Le maschere strappate
Qualche ora prima delle elezioni spagnole il responsabile degli affari esteri del Likud, Eli Hazan, augura su Twitter “a nome del Likud, un buon risultato a Vox e al suo leader Santi Abascal”. Poco dopo, criticato sia dalla comunità ebraica spagnola che all’interno del suo stesso partito, Hazan cancella il tweet, sostenendo che si trattava soltanto di opinioni personali.
Probabilmente una parte dell’attuale destra israeliana non ha ben chiara l’ideologia dei partiti sovranisti europei. Un reportage della Stampa la settimana scorsa citava per esempio le parole di un dirigente valenzano di Vox convinto che “cinque ebrei decidano cosa succede nel mondo”. Non credo che Abascal, come altri leader sovranisti del calibro di Orban o Le Pen, siano così stolti da esprimere in pubblico idee analoghe. Difficilmente però cercheranno di arginare questa mentalità così comune all’interno dei propri partiti, perché la loro narrazione di un’Europa bianca cristiana, libera da “magnati della finanza” e non più imbarazzata dei regimi del scorso secolo, non è mai immune dall’antisemitismo. Beda Magyar in un lungo reportage sull’Ungheria, pubblicato sul Die Zeit, scrive che “la campagna di Orban contro Soros non ha mai affermato nulla di esplicitamente antisemita, ma nel contesto culturale dell’Ungheria il messaggio di fondo era chiarissimo” continuando che “sebbene Fidesz osservi una politica di “tolleranza zero” nei confronti dell’antisemitismo, nel paese le manifestazioni di questa piaga sono triplicate dal 2002”. Negli ultimi anni in Ungheria è stata più volte ricelebrata la figura di Miklos Horty, l’ammiraglio che aveva governato dal 1920 e 1944, responsabile della consegna ai nazisti di centinaia di migliaia di ebrei, e definito invece da Orban “un grande statista”. Quando vengono riportati questi fatti, spesso la risposta pronta è che i sovranisti sono “amici” di Israele. L’idea di uno stato lontano che, secondo i sovranisti, “combatte” sul campo il mondo arabo-islamico forse ad alcuni di loro piace, ma la presenza di una componente minoritaria nei propri paesi sicuramente molto meno.

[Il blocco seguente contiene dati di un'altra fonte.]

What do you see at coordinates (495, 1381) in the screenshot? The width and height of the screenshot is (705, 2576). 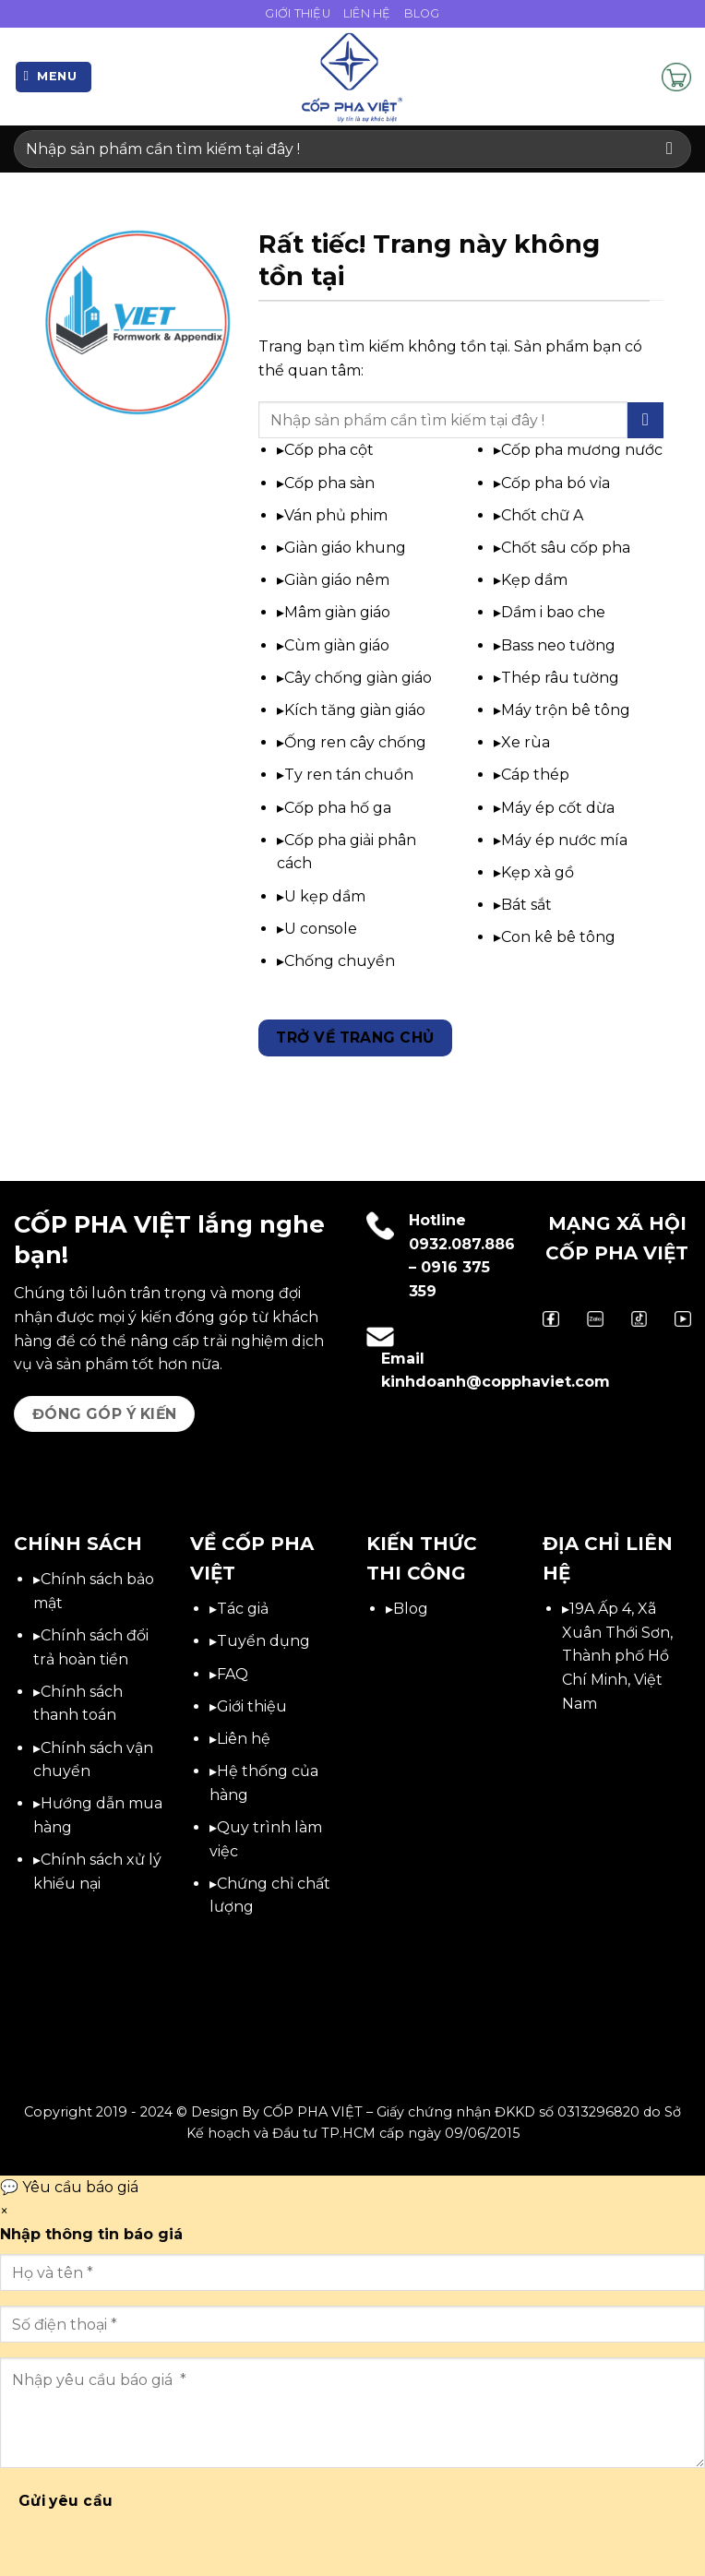 I see `kinhdoanh@copphaviet.com` at bounding box center [495, 1381].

Gli ultimi attentati in Occidente, come quello di San Diego, dimostrano che il “suprematismo bianco” non è poi meno pericoloso del jihadismo. Ogni movimento di qualunque collocazione politica che propaganda o alimenta l’odio ponendo alcuni cittadini al di sopra di tutti demonizzandone altri ha in sé il germe della violenza e della divisione.
Le parole di Reuven Rivlin in occasione dello Yom haShoà non lasciano dubbi e vale la pena riportarle: “Le forze politiche dove l’antisemitismo e il razzismo sono parte del loro linguaggio, la loro eredità o la loro ideologia non potranno mai essere nostri alleati”. E ancora: “Nessun interesse e nessuna considerazione della realpolitik può giustificare un’alleanza disonorevole con gruppi razzisti o elementi che non riconoscono il loro passato e la loro responsabilità per i crimini della Shoah”.
“Non esiste una cosa come amare Israele e odiare gli ebrei, così come non esiste una cosa come amare gli ebrei e odiare Israele. Il gioco è finito. Le maschere sono state strappate”.